Morehouse evidently hopes that readers of all kinds will love the book, for he has tried to blend traditional "male" adventure elements with more "feminine" relationship themes. Morehouse’s relationship with Angela Connor gets little mention, however. In fact, in the early draft of Psychic Warrior, obtained last spring by Ed Dames, Morehouse is in denial about the whole thing. But the detailed lines of dialogue are recalled so clearly by Morehouse that we must presume he had a tape recorder with him at the time:

"I called the prosecutor’s office to see what was going on [says Morehouse’s Army defense counsel]. From your tone I figured something had to have originated from there." He took a deep breath and exhaled slowly, looking at some notes he’d scribbled on a pad when he talked to [the] prosecutor I had met in the Chief’s office. "Are you aware of what’s happening, Major Morehouse?"

I shook my head no, I found it difficult even to focus on him.

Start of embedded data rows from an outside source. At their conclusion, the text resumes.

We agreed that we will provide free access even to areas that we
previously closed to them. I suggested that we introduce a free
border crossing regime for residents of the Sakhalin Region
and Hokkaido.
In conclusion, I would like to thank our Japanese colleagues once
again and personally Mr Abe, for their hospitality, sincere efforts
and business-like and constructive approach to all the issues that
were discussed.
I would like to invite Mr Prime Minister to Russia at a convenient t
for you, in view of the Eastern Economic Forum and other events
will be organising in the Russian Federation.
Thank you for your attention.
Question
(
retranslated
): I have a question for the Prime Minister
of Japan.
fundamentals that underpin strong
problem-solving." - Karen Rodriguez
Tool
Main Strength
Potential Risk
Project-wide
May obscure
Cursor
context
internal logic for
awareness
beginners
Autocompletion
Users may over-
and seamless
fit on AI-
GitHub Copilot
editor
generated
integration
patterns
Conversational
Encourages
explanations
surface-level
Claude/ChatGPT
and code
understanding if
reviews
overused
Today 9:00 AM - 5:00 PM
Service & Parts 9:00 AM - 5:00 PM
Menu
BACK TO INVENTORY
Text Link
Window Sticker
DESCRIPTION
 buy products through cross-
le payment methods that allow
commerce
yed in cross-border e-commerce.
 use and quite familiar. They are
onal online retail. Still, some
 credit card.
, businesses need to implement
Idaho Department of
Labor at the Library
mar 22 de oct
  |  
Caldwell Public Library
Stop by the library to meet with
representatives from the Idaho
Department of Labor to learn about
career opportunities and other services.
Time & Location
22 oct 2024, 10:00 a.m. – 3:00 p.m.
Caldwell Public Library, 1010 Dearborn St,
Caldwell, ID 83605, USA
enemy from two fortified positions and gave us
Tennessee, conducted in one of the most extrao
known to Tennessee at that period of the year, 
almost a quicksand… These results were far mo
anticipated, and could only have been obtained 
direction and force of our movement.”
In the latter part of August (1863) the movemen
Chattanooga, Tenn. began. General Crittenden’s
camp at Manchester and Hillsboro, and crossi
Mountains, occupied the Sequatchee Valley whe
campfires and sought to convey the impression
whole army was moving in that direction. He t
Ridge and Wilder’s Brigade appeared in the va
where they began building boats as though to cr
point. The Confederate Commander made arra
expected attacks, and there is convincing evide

"Well, you were told what the allegations are. It appears that someone (he told me the name of a civilian woman I knew from around the base), has sworn a complaint against you. Do you know her?" "Yes I know her. What is her complaint against me and why would she be doing this?" "Well I certainly have no idea at present as to why she would be doing this, but her complaint is provided in a deposition where she states that you verbally threatened her with physical violence. She also claims that you were sexually involved with her for a period of several months, I believe three." "Yes, I knew her and I did take her to dinner twice. I assure you that I never slept with her, and I never stayed with her overnight." "Okay. Do you know of any reason why she might be making these allegations?" "No." "Okay. What about the larceny charge? The prosecutor has alleged that you stole an Army computer and gave it to this woman." "As a friend, I gave her a computer for her work. The computer I gave her was an old Commodore PC10-2. It’s worthless, and after discussing it with my wife, we decided that we didn’t need it anymore and we agreed to help her out. She’s even talked to my wife on the phone. There was nothing between us, ever. I don’t understand this at all."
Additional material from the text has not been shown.